1611
The first of these modern dramas is Hamlet. It has as its subject the way in which a man who has so far been normal
becomes neurotic owing to the peculiar nature of the task by which he is faced, a
man, that is, in whom an impulse that has hitherto been successfully suppressed
endeavours to make its way into action. Hamlet is distinguished by three characteristics which seem important in connection
with our present discussion. (1) The hero is not psychopathic, but only becomes psychopathic in the course of the action of the play. (2) The repressed
impulse is one of those which are similarly repressed in all of us, and the
repression of which is part and parcel of the foundations of our personal evolution. It
is this repression which is shaken up by the situation in the play. As a
result of these two characteristics it is easy for us to recognize ourselves in the
hero: we are susceptible to the same conflict as he is, since ‘a person who
does not lose his reason under certain conditions can have no reason to lose’. (3)

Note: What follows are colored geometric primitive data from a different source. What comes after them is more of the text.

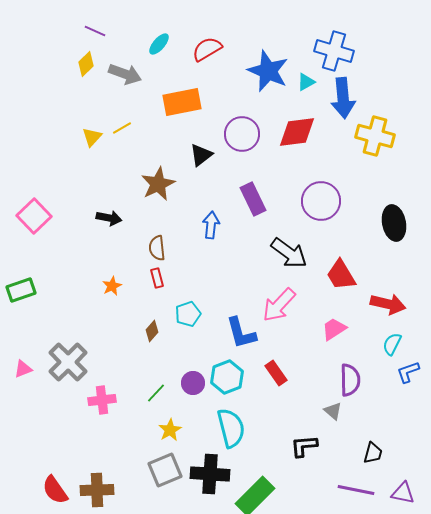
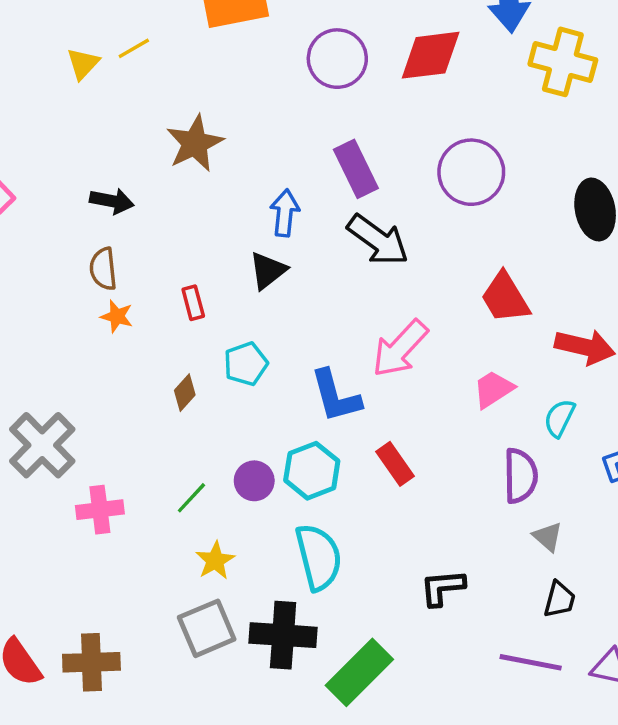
black triangle: (201, 155) -> (268, 271), moved
brown semicircle: (157, 248) -> (103, 269), moved
black arrow: (289, 253) -> (378, 240), moved
orange star: (112, 286) -> (117, 316), turned -30
cyan semicircle: (392, 344) -> (559, 418), moved
gray triangle: (333, 411) -> (548, 537), moved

It appears as a necessary precondition of this form of art that the impulse
that is struggling into consciousness, however clearly it is recognizable, is
never given a definite name; so that in the spectator too the process is carried
through with his attention averted, and he is in the grip of his emotions
instead of taking stock of what is happening. A certain amount of resistance is no
doubt saved in this way, just as, in an analytic treatment, we find derivatives
of the repressed material reaching consciousness, owing to a lower resistance,
while the repressed material itself is unable to do so. After all, the conflict
in Hamlet is so effectively concealed that it was left to me to unearth it.